Forget Thailand, when I’m back home in Canada I often get a craving for Pad Thai from the local Thai Cuisine – but in Thailand it’s a whole different story. There are literally days when I will pack down a solid 4 helpings of this delicious dish in the span of about 6 hours. Pad Thai is simply EVERYWHERE. It’d be difficult to walk 5 minutes in any direction without seeing a small stand advertising egg, chicken, and shrimp Pad Thai.
These stands can be easily recognized by an assortment of chow mien and egg noodles piled up beside a tray of eggs, a bowl of boiled chicken, and an assortment of chillies, peanuts, and other add-on’s for your own personal Pad Thai flare. If you’re in Bangkok, Pad Thai typically runs for 30 baht ($1) with egg, and 50 baht with chicken or shrimp, plus an egg. Head north to places like Pai or Chiang Mai and the price can get down to as low as 30 baht for egg and chicken.

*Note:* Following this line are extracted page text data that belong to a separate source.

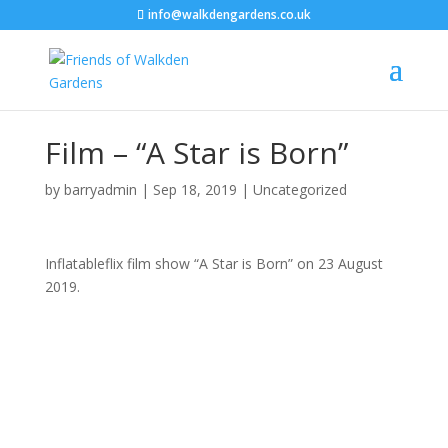
info@walkdengardens.co.uk
Film – “A Star is Born”
by
barryadmin
|
Sep 18, 2019
|
Uncategorized
Inflatableflix film show “A Star is Born” on 23 August
2019.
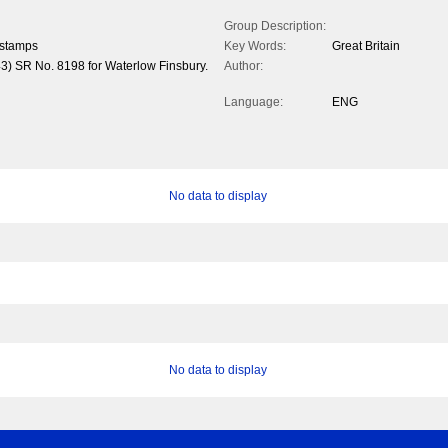
Group Description:
 stamps
Key Words:
Great Britain
43) SR No. 8198 for Waterlow Finsbury.
Author:
Language:
ENG
No data to display
No data to display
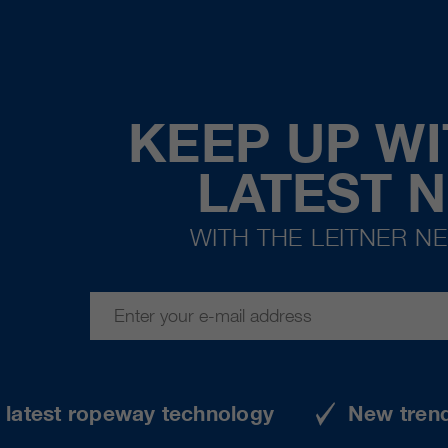
KEEP UP WI
LATEST 
WITH THE LEITNER N
e latest ropeway technology
New tren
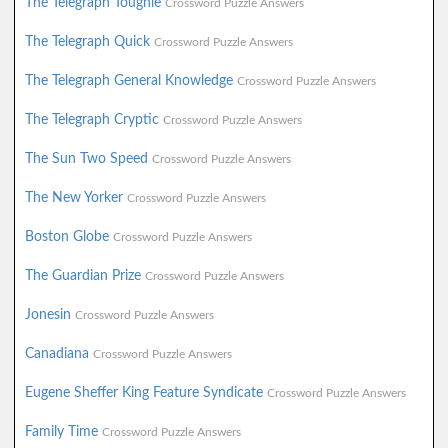
The Telegraph Toughie
Crossword Puzzle Answers
The Telegraph Quick
Crossword Puzzle Answers
The Telegraph General Knowledge
Crossword Puzzle Answers
The Telegraph Cryptic
Crossword Puzzle Answers
The Sun Two Speed
Crossword Puzzle Answers
The New Yorker
Crossword Puzzle Answers
Boston Globe
Crossword Puzzle Answers
The Guardian Prize
Crossword Puzzle Answers
Jonesin
Crossword Puzzle Answers
Canadiana
Crossword Puzzle Answers
Eugene Sheffer King Feature Syndicate
Crossword Puzzle Answers
Family Time
Crossword Puzzle Answers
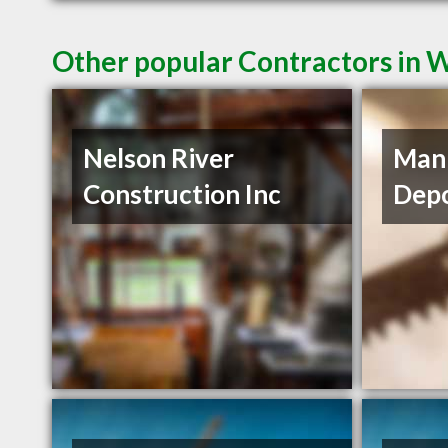
Other popular Contractors in
Nelson River
Mani
Construction Inc
Depo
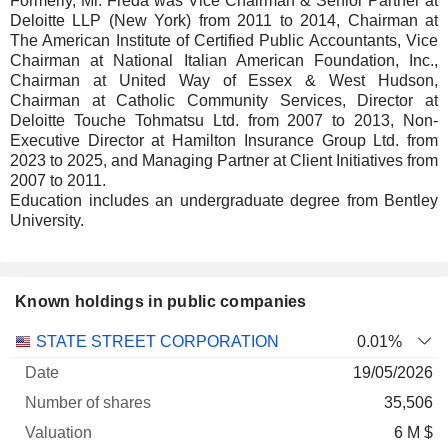
Formerly, Mr. Freda was Vice Chairman & Senior Partner at
Deloitte LLP (New York) from 2011 to 2014, Chairman at
The American Institute of Certified Public Accountants, Vice
Chairman at National Italian American Foundation, Inc.,
Chairman at United Way of Essex & West Hudson,
Chairman at Catholic Community Services, Director at
Deloitte Touche Tohmatsu Ltd. from 2007 to 2013, Non-
Executive Director at Hamilton Insurance Group Ltd. from
2023 to 2025, and Managing Partner at Client Initiatives from
2007 to 2011.
Education includes an undergraduate degree from Bentley
University.
Known holdings in public companies
Number
STATE STREET CORPORATION
0.01%
of
Valuation
19/05/2026
Company
Date
shares
Valuation
date
35,506
6 M $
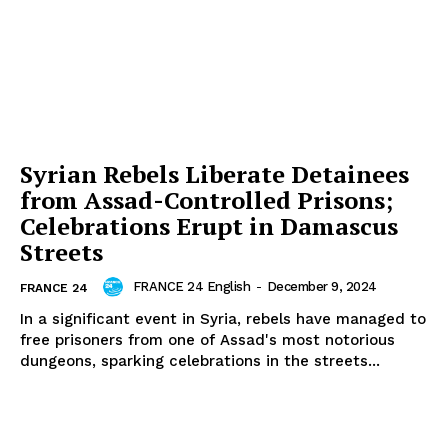
Syrian Rebels Liberate Detainees
from Assad-Controlled Prisons;
Celebrations Erupt in Damascus
Streets
FRANCE 24 English
-
December 9, 2024
FRANCE 24
In a significant event in Syria, rebels have managed to
free prisoners from one of Assad's most notorious
dungeons, sparking celebrations in the streets...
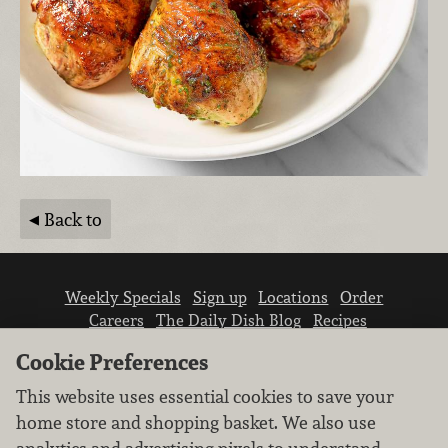
Back to
Weekly Specials
Sign up
Locations
Order
Careers
The Daily Dish Blog
Recipes
Vendor info
Newsroom
Contact us
Cookie Preferences
This website uses essential cookies to save your
home store and shopping basket. We also use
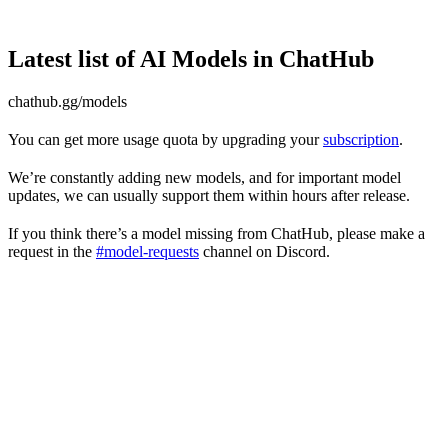
Latest list of AI Models in ChatHub
chathub.gg/models
You can get more usage quota by upgrading your
subscription
.
We’re constantly adding new models, and for important model
updates, we can usually support them within hours after release.
If you think there’s a model missing from ChatHub, please make a
request in the
#model-requests
channel on Discord.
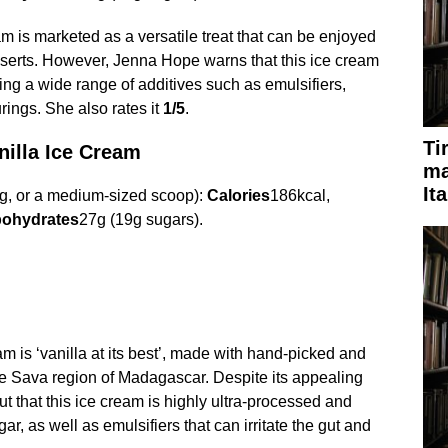
m is marketed as a versatile treat that can be enjoyed
sserts. However, Jenna Hope warns that this ice cream
ing a wide range of additives such as emulsifiers,
urings. She also rates it
1/5
.
Ti
illa Ice Cream
ma
It
g, or a medium-sized scoop):
Calories
186kcal,
ohydrates
27g (19g sugars).
am is ‘vanilla at its best’, made with hand-picked and
he Sava region of Madagascar. Despite its appealing
t that this ice cream is highly ultra-processed and
gar, as well as emulsifiers that can irritate the gut and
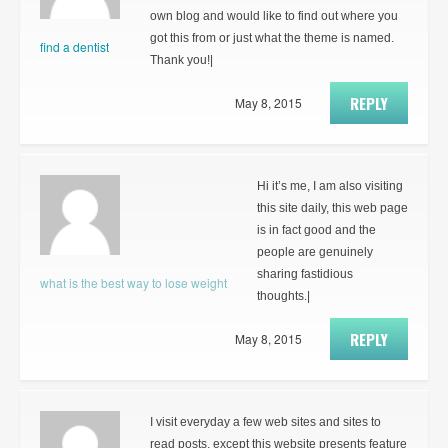
own blog and would like to find out where you
got this from or just what the theme is named.
find a dentist
Thank you!|
REPLY
May 8, 2015
Hi it’s me, I am also visiting
this site daily, this web page
is in fact good and the
people are genuinely
sharing fastidious
what is the best way to lose weight
thoughts.|
REPLY
May 8, 2015
I visit everyday a few web sites and sites to
read posts, except this website presents feature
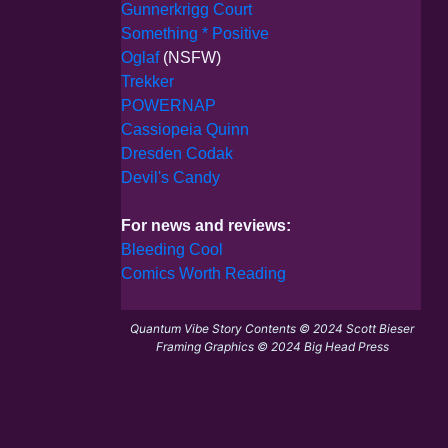
Gunnerkrigg Court
Something * Positive
Oglaf
(NSFW)
Trekker
POWERNAP
Cassiopeia Quinn
Dresden Codak
Devil's Candy
For news and reviews:
Bleeding Cool
Comics Worth Reading
Quantum Vibe Story Contents © 2024 Scott Bieser
Framing Graphics © 2024 Big Head Press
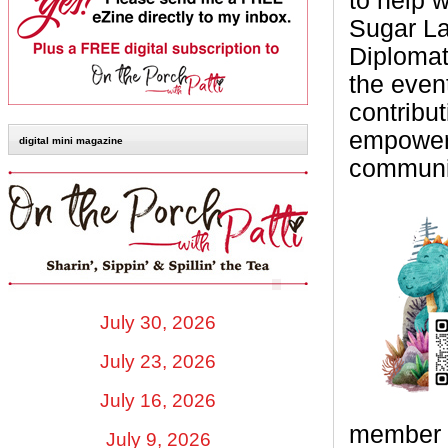
to help 
Sugar La
Diplomat
the even
contribut
empower 
digital mini magazine
communi
July 30, 2026
July 23, 2026
July 16, 2026
member o
July 9, 2026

For those of you who have been living under a rock, Pad Thai is a stir-fried rice noodle dish. Although there are many varieties of Pad Thai, the dish typically contains stir-fried eggs, tofu, chicken (or shrimp), garlic, and red chilli pepper in fish sauce and is commonly garnished with bean sprouts, coriander leaves, roasted peanuts and a lime wedge. After your dish has been served you usually have the option of adding not only more chilli, sugar, or assorted spices, but you can add as many PEANUTS as you like! As a man who truly loves his peanut butter this is a big plus .

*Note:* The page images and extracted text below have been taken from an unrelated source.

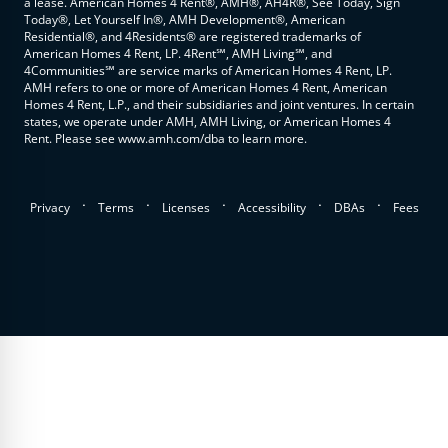
a lease. American Homes 4 Rent®, AMH®, AH4R®, See Today, Sign
Today®, Let Yourself In®, AMH Development®, American
Residential®, and 4Residents® are registered trademarks of
American Homes 4 Rent, LP. 4Rent℠, AMH Living℠, and
4Communities℠ are service marks of American Homes 4 Rent, LP.
AMH refers to one or more of American Homes 4 Rent, American
Homes 4 Rent, L.P., and their subsidiaries and joint ventures. In certain
states, we operate under AMH, AMH Living, or American Homes 4
Rent. Please see www.amh.com/dba to learn more.
.
.
.
.
.
Privacy
Terms
Licenses
Accessibility
DBAs
Fees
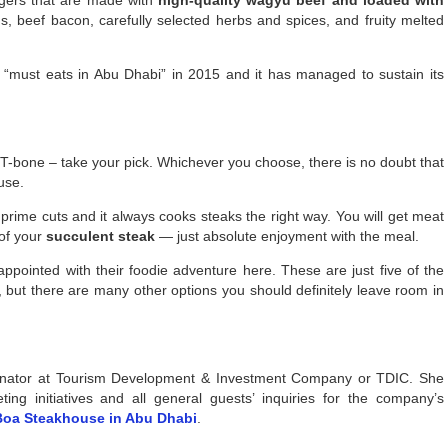
s, beef bacon, carefully selected herbs and spices, and fruity melted
of “must eats in Abu Dhabi” in 2015 and it has managed to sustain its
 T-bone – take your pick. Whichever you choose, there is no doubt that
use.
rime cuts and it always cooks steaks the right way. You will get meat
 of your
succulent steak
— just absolute enjoyment with the meal.
appointed with their foodie adventure here. These are just five of the
, but there are many other options you should definitely leave room in
dinator at Tourism Development & Investment Company or TDIC. She
ng initiatives and all general guests’ inquiries for the company’s
Boa Steakhouse in Abu Dhabi
.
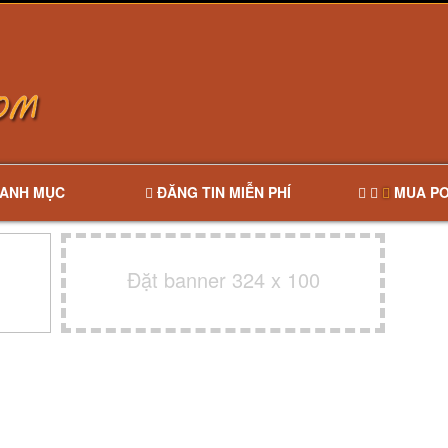
ANH MỤC
ĐĂNG TIN MIỄN PHÍ
MUA PO
Đặt banner 324 x 100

When you first arrive in Bangkok it’s easy to get carried away with Pad Thai during your first few days. Sometimes you need to literally force yourself to order something different just once to break the spell. Thailand offers an amazing variety of food in an array of different tastes and spices so it’s good to try something new anyway. But you’ll always come back for more – even if your trips to the little boys’ room exceeds 20 minutes after a couple back-to-back Pad Thai’s.